Die Kraft der Visionärin
Ein starkes Orgelwerk über Jeanne d’Arc
Im Laufe von sechs Jahrhunderten inspirierte Jeanne d’Arc als Jungfrau von Orleans Künstler, Musiker, Literaten zu vielfältigen Kunstwerken. Viele sind heute noch en vogue, andere wiederum gilt es, neu zu entdecken wie den Baron Fernand de La Tombelle (1854-1928), dessen d’Arc-Orgelsuite Walter Freyn erstmals in Augsburg zu Gehör brachte.
Es war ein außergewöhnliches Werk in einer maßgebenden Interpretation. D’Arcs Schicksalsweg war als Programm-Musik in Episoden offengelegt und von La Tombelle als Saint-Saens-Schüler vif kompositorisch entwickelt wie feingeistig musikalisch durchdrungen. Domremy, Jeanne d’Arcs Heimat, klang unter Freyn als Oboen-Flöten-Idyll auf, während der anschließende Ritt von Chinon nach Orleans nicht zur Kavalkade geriet, sondern vom Rhythmus einer Loure fein gezeichnet wurde. Die Krönung zu Reims entfaltete Trompetenglanz, schritt festlich aus, gewann zusehends Hauptwerk-Ausstrahlung. Passioniert fing Freyn das Gefängnisfluidum über chromatisch verlaufende Harmonien ein, während der Gang zum Scheiterhaufen zum erhabenen Mollschritt geriet.
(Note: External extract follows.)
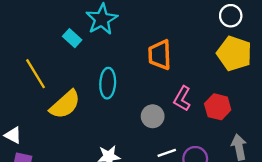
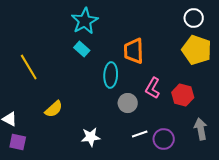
cyan rectangle: (72, 38) -> (82, 49), moved
cyan ellipse: (108, 83) -> (111, 75), moved
yellow semicircle: (65, 104) -> (54, 109), moved, size x0.7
Verblüffen sollten jedoch Jeannes Visionen und Stimmen, die diesen Handlungsablauf wiederholt brachen: richtungsweisend für d’Arcs Sendungsbewusstsein und zugleich ein Kraftquell, der musikalische Freiräume öffnete. Klanglicher Ätherstoff lag in der Luft, hoch vom Altarraum aus ließ feintimbriert wie aus anderer Welt die Fernorgel aufhorchen. Auch jetzt bestach die vortreffliche Registrierung von Freyn in enger Abstimmung mit Tonmeister Janson: Vox humana, Tremulant und Flautino führten so zu faszinierenden Sphärenklängen. Wurde zuerst die Erscheinung des hl. Michaels zum helllichten Reflex, so bewegte sich die „Danksagung“schwerelos als spiritueller Reigen. Hoch oben klangen kristallin die Schwebeklänge der „Stimmen“auf, während zuletzt Jeanne d’Arc in einer himmlischen Verklärung als Quintessenz überirdische Orgelzüge gewann. Über Beamer auf eine Leinwand projiziert, konnte das Publikum mitverfolgen, wie souverän Freyn die Orgel beherrschte.